[Dataset items]
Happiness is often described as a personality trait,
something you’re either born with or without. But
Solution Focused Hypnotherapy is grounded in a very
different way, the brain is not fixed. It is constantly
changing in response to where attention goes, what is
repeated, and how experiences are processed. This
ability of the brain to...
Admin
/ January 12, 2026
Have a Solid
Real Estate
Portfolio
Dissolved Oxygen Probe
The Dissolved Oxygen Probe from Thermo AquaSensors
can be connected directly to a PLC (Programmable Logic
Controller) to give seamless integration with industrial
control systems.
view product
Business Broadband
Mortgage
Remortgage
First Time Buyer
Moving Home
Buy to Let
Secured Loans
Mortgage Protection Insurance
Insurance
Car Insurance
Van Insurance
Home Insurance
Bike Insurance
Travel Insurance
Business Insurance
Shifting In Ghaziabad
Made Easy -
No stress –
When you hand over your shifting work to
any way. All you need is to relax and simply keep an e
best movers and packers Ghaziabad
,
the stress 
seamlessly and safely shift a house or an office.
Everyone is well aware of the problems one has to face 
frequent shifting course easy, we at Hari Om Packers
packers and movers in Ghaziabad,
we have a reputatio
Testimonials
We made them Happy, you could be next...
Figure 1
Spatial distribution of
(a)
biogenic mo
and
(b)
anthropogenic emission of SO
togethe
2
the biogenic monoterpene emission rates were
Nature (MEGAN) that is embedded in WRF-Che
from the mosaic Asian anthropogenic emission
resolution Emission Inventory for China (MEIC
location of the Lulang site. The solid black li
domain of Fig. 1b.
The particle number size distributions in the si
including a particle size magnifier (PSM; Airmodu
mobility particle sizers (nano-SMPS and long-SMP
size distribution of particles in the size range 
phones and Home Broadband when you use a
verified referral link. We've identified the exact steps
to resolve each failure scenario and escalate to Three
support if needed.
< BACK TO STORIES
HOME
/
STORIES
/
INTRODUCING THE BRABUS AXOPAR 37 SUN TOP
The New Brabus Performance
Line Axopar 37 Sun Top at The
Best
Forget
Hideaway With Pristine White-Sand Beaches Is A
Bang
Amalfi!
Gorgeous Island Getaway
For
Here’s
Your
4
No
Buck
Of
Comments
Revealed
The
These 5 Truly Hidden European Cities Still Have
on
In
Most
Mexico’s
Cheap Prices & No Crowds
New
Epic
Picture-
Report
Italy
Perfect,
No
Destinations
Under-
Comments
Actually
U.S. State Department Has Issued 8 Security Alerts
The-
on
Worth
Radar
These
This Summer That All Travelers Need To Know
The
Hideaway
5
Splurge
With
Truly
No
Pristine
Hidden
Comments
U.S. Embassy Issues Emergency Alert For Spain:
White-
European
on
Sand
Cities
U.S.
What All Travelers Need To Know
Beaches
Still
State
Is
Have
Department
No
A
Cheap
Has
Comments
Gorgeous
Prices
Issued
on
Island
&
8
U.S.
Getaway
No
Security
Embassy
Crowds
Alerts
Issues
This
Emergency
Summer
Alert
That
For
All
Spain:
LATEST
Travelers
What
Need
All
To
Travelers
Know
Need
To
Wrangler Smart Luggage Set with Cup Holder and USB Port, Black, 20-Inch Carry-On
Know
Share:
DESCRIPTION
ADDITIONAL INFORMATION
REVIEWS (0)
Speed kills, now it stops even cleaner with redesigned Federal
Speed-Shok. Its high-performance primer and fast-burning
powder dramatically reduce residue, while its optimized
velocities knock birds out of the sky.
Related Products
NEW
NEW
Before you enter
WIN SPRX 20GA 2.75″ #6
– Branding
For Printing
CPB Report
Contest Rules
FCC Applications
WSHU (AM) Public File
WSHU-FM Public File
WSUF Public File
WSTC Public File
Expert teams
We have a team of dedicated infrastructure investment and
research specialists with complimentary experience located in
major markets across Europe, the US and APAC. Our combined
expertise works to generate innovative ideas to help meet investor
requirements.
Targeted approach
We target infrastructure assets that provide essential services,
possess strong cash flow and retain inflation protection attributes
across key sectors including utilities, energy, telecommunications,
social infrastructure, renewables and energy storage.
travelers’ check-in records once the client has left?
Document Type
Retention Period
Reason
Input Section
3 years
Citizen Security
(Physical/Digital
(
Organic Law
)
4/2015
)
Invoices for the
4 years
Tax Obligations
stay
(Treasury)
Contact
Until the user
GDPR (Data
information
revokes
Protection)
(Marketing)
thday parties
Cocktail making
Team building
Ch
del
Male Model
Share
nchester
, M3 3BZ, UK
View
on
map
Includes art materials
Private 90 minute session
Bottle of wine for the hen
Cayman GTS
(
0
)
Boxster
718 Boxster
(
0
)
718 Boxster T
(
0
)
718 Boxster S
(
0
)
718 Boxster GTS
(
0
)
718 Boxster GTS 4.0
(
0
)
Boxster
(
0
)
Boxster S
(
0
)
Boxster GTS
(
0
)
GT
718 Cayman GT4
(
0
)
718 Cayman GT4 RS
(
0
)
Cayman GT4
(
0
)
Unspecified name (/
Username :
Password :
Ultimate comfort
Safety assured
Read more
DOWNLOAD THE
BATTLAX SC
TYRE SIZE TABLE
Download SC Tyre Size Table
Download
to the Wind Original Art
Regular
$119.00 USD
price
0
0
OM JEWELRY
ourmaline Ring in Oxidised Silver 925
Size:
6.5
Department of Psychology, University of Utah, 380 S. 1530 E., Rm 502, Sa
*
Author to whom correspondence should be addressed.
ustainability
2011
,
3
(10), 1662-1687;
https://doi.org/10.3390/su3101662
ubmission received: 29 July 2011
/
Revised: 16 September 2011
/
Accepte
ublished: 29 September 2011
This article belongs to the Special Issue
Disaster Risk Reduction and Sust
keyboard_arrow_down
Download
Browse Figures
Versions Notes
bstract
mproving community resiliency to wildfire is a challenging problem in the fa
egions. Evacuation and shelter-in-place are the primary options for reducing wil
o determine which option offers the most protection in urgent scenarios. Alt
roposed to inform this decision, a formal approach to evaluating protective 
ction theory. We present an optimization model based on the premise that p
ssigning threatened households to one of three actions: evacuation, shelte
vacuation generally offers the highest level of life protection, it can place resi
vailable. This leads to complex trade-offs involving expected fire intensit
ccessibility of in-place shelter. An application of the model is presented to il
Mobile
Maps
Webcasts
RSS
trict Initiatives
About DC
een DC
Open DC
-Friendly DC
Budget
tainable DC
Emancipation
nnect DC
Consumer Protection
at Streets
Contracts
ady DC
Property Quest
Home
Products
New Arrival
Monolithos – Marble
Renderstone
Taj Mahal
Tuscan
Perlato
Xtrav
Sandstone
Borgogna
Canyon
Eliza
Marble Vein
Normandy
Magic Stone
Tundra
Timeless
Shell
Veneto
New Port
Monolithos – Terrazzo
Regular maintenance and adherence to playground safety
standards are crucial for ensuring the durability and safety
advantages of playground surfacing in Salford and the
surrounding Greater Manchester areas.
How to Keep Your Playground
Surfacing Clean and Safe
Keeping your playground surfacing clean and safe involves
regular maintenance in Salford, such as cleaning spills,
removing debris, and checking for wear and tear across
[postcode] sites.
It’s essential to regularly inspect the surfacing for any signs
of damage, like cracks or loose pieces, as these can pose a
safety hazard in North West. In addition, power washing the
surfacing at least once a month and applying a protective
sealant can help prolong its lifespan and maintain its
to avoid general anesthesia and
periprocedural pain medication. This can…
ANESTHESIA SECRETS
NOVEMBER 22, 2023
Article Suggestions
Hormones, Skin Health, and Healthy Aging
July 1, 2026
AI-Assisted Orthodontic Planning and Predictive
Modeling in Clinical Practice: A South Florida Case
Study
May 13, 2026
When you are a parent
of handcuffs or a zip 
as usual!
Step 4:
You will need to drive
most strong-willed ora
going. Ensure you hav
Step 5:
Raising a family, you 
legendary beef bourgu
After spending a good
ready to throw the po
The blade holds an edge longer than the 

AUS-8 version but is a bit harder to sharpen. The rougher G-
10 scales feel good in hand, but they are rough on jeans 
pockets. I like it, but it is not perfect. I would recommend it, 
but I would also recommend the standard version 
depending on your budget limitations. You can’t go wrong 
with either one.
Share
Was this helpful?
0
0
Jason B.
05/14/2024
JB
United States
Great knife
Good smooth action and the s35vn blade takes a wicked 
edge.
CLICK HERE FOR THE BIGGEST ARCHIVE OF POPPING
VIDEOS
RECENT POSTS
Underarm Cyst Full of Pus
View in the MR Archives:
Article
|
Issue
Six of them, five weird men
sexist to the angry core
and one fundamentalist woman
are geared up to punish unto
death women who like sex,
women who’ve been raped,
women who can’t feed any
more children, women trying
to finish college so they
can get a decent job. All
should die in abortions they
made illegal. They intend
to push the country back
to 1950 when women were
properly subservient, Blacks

> Your objective
What you give back must be the stretch above, starting at the line with "Was this helpful?" and ending at the line with "View in the", copied exactly.

> Exercise solution
Was this helpful?
0
0
Jason B.
05/14/2024
JB
United States
Great knife
Good smooth action and the s35vn blade takes a wicked 
edge.
CLICK HERE FOR THE BIGGEST ARCHIVE OF POPPING
VIDEOS
RECENT POSTS
Underarm Cyst Full of Pus
View in the MR Archives:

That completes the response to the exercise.